= Gustavo Zubieta-Castillo =

Bolivian physician (1926-2015)

Gustavo Zubieta-Castillo (May 20, 1926 – September 17, 2015) was a Bolivian physician, high altitude medicine expert, physiologist, army surgeon, writer, painter, who was named as the "Mountain Guru" at the St. John's Medical College in Bangalore, India.

He worked on high altitude physiology. He was born at 3800 mts in Oruro, Bolivia, and then studied medicine at the Universidad Mayor de San Andres in the city of La Paz, at 3513 mt above sea level, all his work was focused on initially high altitude physiology and later evolved to high altitude pathology. He proposed new concepts and understanding of what was known as Chronic mountain sickness.

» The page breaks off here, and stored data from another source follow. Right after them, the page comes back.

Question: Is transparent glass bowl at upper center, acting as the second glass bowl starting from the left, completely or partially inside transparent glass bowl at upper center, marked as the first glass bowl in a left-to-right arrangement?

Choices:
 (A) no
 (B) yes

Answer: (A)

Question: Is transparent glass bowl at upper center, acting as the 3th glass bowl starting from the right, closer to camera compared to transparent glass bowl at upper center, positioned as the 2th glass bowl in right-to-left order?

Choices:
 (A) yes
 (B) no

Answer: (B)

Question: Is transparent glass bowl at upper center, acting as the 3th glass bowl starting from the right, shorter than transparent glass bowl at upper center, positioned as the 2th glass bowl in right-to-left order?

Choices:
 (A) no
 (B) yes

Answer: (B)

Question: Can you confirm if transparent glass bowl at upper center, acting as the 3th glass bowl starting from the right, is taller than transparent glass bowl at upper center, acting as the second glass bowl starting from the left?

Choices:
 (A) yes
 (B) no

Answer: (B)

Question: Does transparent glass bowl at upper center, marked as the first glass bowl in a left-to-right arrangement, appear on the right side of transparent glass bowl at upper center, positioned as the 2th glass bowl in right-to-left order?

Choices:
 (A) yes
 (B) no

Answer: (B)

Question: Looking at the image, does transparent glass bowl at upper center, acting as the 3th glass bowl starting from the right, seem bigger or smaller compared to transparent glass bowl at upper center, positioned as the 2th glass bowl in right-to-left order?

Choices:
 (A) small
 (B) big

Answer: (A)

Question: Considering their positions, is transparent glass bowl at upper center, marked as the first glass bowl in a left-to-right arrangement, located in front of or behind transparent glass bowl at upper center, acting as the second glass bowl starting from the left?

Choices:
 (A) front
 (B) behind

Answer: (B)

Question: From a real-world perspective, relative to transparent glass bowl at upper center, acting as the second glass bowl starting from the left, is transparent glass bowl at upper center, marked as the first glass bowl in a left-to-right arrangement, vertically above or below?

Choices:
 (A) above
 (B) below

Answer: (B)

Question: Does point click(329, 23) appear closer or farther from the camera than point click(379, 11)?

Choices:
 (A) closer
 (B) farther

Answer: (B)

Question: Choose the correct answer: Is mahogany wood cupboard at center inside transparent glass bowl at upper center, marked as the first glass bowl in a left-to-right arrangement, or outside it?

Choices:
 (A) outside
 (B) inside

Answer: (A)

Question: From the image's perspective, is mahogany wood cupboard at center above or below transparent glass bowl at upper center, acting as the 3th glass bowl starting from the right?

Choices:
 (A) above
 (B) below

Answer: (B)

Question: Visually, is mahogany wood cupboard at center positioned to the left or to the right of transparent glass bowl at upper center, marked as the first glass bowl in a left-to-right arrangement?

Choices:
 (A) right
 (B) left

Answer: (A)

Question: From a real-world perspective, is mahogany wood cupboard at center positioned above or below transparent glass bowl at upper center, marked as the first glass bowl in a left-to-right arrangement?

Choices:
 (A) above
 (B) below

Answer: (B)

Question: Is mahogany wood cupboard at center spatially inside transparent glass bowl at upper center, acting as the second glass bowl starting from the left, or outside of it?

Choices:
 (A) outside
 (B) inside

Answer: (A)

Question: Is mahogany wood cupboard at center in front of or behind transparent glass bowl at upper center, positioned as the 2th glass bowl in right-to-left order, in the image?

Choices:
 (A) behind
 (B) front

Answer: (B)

This pathology characterized by an increase of red blood cells, cyanosis, ventilatory and respiratory alterations with pulmonary hypertension and hypertrophy of the right ventricle seen at high altitude, above the normal values for such altitude, was originally affirmed to be due to "loss of adaptation". He changed this interpretation, as he strongly stood for “The organic systems of human beings and all other species tend to adapt to any environmental change and circumstance within an optimal period of time, and never tend towards regression which would inevitably lead to death”. This concept has indeed changed the way high altitude diseases are interpreted.

On July 9, 1970, Zubieta-Castillo founded the first high altitude clinic in the world located in La Paz, Bolivia High Altitude Pathology Institute. One of his theories was the proposal that man has the extraordinary capability to adapt to live in the hypoxic environment of the highest point on the planet Earth: the summit of Mount Everest.